→ **TRY IT**
Report how many lines in the records hold the string "próximos"; give the number and nothing else.

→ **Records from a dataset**
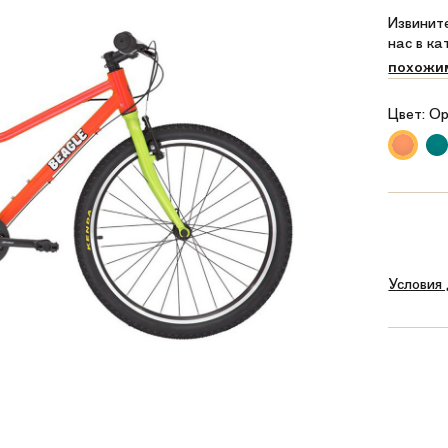
Извините
нас в к
похожи
Цвет:
Ор
Условия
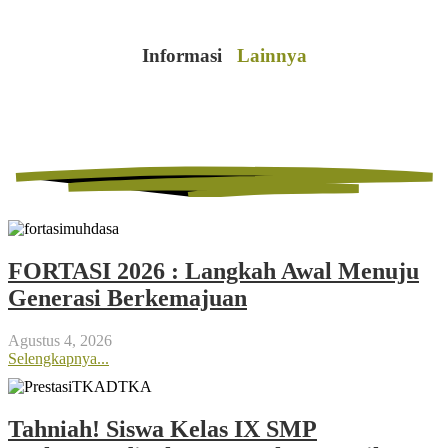
Informasi
Lainnya
FORTASI 2026 : Langkah Awal Menuju
Generasi Berkemajuan
Agustus 4, 2026
Selengkapnya...
Tahniah! Siswa Kelas IX SMP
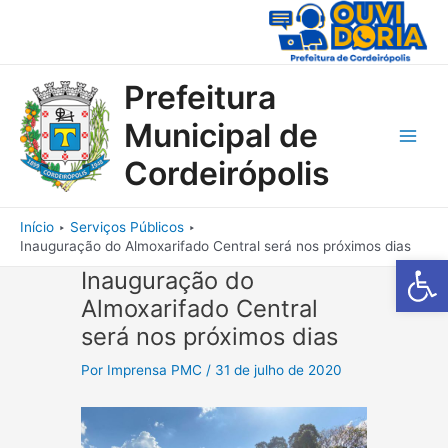
Ir
para
o
conteúdo
Prefeitura
Municipal de
Main
Cordeirópolis
Men
Início
Serviços Públicos
Inauguração do Almoxarifado Central será nos próximos dias
Barra de Fe
Inauguração do
Almoxarifado Central
será nos próximos dias
Por
Imprensa PMC
/
31 de julho de 2020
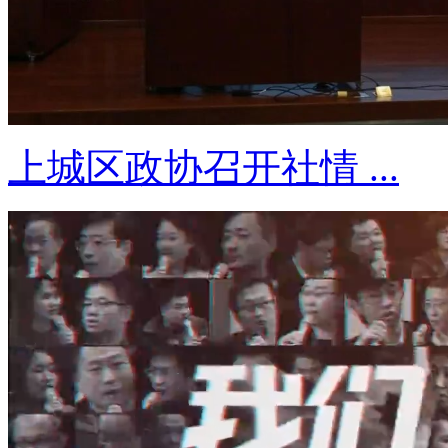
上城区政协召开社情 ...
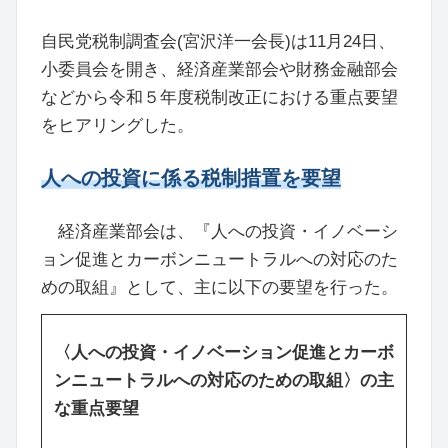
自民党税制調査会(宮沢洋一会長)は11月24日、
小委員会を開き、経済産業部会や財務金融部会
などから令和５年度税制改正における重点要望
をヒアリングした。
人への投資に係る税制措置を要望
経済産業部会は、『人への投資・イノベーシ
ョン促進とカーボンニュートラルへの対応のた
めの取組』として、主に以下の要望を行った。
〈人への投資・イノベーション促進とカーボ
ンニュートラルへの対応のための取組〉の主
な重点要望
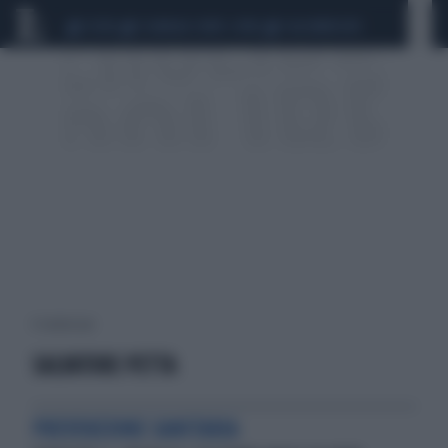
CEUTA
SCANDALO CONTE-COVID
CALCIOMERCATO
4 risultati per:
SALVATORE PETTA
PREVENZIONE SANITARIA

→ **ANSWER TO THE PROBLEM**
2